## How to complete this task:
Write back every record verbatim.

[Collected data]
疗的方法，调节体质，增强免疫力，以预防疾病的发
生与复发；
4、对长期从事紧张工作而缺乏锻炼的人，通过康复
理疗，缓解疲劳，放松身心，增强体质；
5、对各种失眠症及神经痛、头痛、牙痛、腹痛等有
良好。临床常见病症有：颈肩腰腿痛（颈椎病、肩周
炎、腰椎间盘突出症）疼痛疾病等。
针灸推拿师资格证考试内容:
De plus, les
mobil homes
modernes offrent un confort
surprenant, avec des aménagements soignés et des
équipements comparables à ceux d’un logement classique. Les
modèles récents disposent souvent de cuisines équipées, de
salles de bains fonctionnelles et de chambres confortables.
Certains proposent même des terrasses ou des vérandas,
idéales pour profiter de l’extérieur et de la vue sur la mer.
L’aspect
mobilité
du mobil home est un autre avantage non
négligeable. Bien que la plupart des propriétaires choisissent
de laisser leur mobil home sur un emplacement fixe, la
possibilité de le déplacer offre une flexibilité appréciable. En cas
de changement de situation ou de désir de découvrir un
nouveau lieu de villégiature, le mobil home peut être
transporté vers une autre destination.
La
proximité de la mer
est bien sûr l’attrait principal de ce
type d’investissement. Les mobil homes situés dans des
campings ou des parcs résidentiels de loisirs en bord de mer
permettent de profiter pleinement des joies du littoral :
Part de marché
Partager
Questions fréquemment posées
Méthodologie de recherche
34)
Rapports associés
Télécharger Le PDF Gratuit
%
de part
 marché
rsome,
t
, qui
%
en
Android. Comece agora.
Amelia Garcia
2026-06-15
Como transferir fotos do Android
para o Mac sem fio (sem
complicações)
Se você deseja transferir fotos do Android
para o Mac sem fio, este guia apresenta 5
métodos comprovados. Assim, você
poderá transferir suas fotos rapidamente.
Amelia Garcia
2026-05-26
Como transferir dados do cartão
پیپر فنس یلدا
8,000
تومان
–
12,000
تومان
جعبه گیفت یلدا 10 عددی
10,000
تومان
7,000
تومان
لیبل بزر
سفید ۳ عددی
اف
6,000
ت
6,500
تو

## Task output:
疗的方法，调节体质，增强免疫力，以预防疾病的发
生与复发；
4、对长期从事紧张工作而缺乏锻炼的人，通过康复
理疗，缓解疲劳，放松身心，增强体质；
5、对各种失眠症及神经痛、头痛、牙痛、腹痛等有
良好。临床常见病症有：颈肩腰腿痛（颈椎病、肩周
炎、腰椎间盘突出症）疼痛疾病等。
针灸推拿师资格证考试内容:
De plus, les
mobil homes
modernes offrent un confort
surprenant, avec des aménagements soignés et des
équipements comparables à ceux d’un logement classique. Les
modèles récents disposent souvent de cuisines équipées, de
salles de bains fonctionnelles et de chambres confortables.
Certains proposent même des terrasses ou des vérandas,
idéales pour profiter de l’extérieur et de la vue sur la mer.
L’aspect
mobilité
du mobil home est un autre avantage non
négligeable. Bien que la plupart des propriétaires choisissent
de laisser leur mobil home sur un emplacement fixe, la
possibilité de le déplacer offre une flexibilité appréciable. En cas
de changement de situation ou de désir de découvrir un
nouveau lieu de villégiature, le mobil home peut être
transporté vers une autre destination.
La
proximité de la mer
est bien sûr l’attrait principal de ce
type d’investissement. Les mobil homes situés dans des
campings ou des parcs résidentiels de loisirs en bord de mer
permettent de profiter pleinement des joies du littoral :
Part de marché
Partager
Questions fréquemment posées
Méthodologie de recherche
34)
Rapports associés
Télécharger Le PDF Gratuit
%
de part
 marché
rsome,
t
, qui
%
en
Android. Comece agora.
Amelia Garcia
2026-06-15
Como transferir fotos do Android
para o Mac sem fio (sem
complicações)
Se você deseja transferir fotos do Android
para o Mac sem fio, este guia apresenta 5
métodos comprovados. Assim, você
poderá transferir suas fotos rapidamente.
Amelia Garcia
2026-05-26
Como transferir dados do cartão
پیپر فنس یلدا
8,000
تومان
–
12,000
تومان
جعبه گیفت یلدا 10 عددی
10,000
تومان
7,000
تومان
لیبل بزر
سفید ۳ عددی
اف
6,000
ت
6,500
تو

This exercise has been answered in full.